• _Extracted entries_:
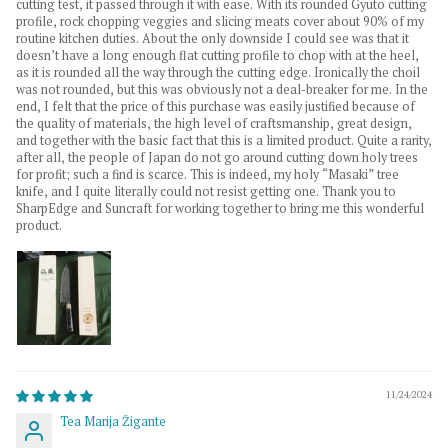
cutting test, it passed through it with ease. With its rounded Gyuto cutting
profile, rock chopping veggies and slicing meats cover about 90% of my
routine kitchen duties. About the only downside I could see was that it
doesn’t have a long enough flat cutting profile to chop with at the heel,
as it is rounded all the way through the cutting edge. Ironically the choil
was not rounded, but this was obviously not a deal-breaker for me. In the
end, I felt that the price of this purchase was easily justified because of
the quality of materials, the high level of craftsmanship, great design,
and together with the basic fact that this is a limited product. Quite a rarity,
after all, the people of Japan do not go around cutting down holy trees
for profit; such a find is scarce. This is indeed, my holy “Masaki” tree
knife, and I quite literally could not resist getting one. Thank you to
SharpEdge and Suncraft for working together to bring me this wonderful
product.
11/24/2024
Tea Marija Žigante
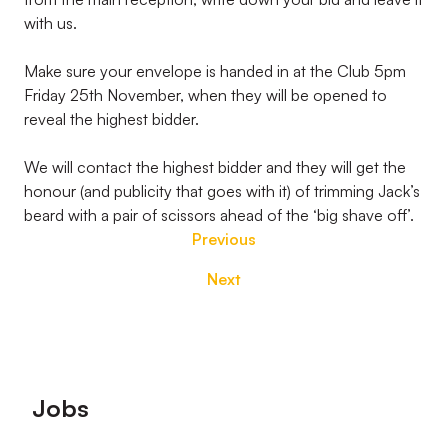
with us.
Make sure your envelope is handed in at the Club 5pm
Friday 25th November, when they will be opened to
reveal the highest bidder.
We will contact the highest bidder and they will get the
honour (and publicity that goes with it) of trimming Jack’s
beard with a pair of scissors ahead of the ‘big shave off’.
Previous
Next
Footer
Jobs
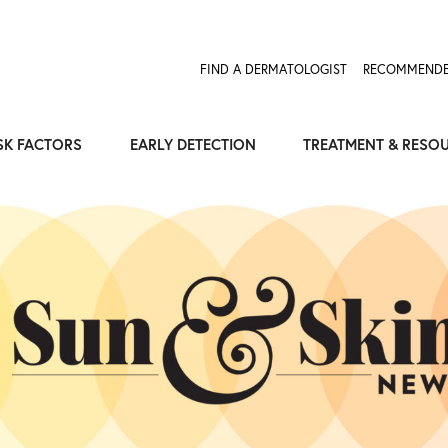
Expose the Truth, Not Your Skin
Fight Misinformation
FIND A DERMATOLOGIST
RECOMMENDE
SK FACTORS
EARLY DETECTION
TREATMENT & RESO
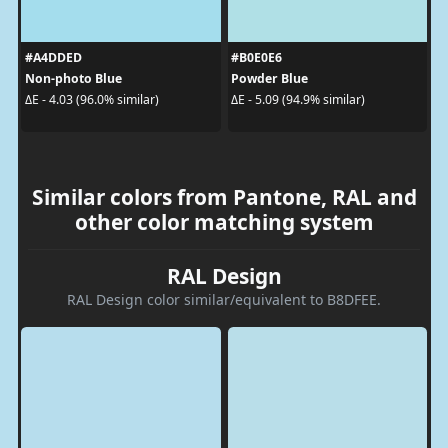
#A4DDED
#B0E0E6
Non-photo Blue
Powder Blue
ΔE - 4.03 (96.0% similar)
ΔE - 5.09 (94.9% similar)
Similar colors from Pantone, RAL and
other color matching system
RAL Design
RAL Design color similar/equivalent to B8DFEE.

• _Task goal_: Whenever a line above contains "product", copy that line.

• _The answer_:
and together with the basic fact that this is a limited product. Quite a rarity,
product.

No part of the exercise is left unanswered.